Seeking Answers

On December 1, 1989, while taking a walk in my hometown of Silver Spring, Maryland, an idea flashed into my mind.  I would create the Trial of Adolf Hitler.

What would cause me to embark upon such a bizarre journey?   I needed answers.

I purchased a copy of MEIN KAMPF (Hitler’s manifesto).  As I began to read, I felt dissatisfied with my level of comprehension.  I decided to type the entire text into my computer.  Two years, 700 pages and 25,000 pattern searches later, I concluded the following:

  • First: That Mein Kampf was, in reality, a historical roadmap stretching back through two millennia; that the gruesome ideologies and myths about the Jewish people that were documented in Mein Kampf were not the ravings of a lunatic (Hitler), but a final repository of the accumulated anti-Jewish mythology representing 2000 years of evolution and development.
  • Second: That various historical personalities referred to in Mein Kampf (Luther, Shakespeare, Wagner, Ford) were transmitters of these anti-Jewish myths and were guideposts for Hitler in the development of his anti-Jewish polemic.
  • Third and most importantly, we have the miracle of Jewish survival. For the Jewish people to have survived this ferocious assault on identity through the last two millennia is one of the great wonders of the world.  To call oneself Jewish is a heroic statement.

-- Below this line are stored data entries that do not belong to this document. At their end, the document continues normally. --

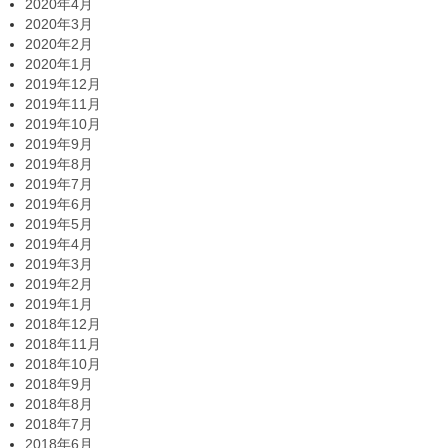
2020年4月
2020年3月
2020年2月
2020年1月
2019年12月
2019年11月
2019年10月
2019年9月
2019年8月
2019年7月
2019年6月
2019年5月
2019年4月
2019年3月
2019年2月
2019年1月
2018年12月
2018年11月
2018年10月
2018年9月
2018年8月
2018年7月
2018年6月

On December 13, 2009, twenty years will have passed since I began this journey. Along with our passengers and guests, I will cast my eyes out to sea at the location where the SS St. Louis was turned away from the Miami Beach coastline 70 years ago.  Perhaps tearfully, I will feel the despair of the passengers as they were refused safe haven in America.  But on this day, I will join with them in commemorating and honoring our survival and the preciousness of our Jewish heritage.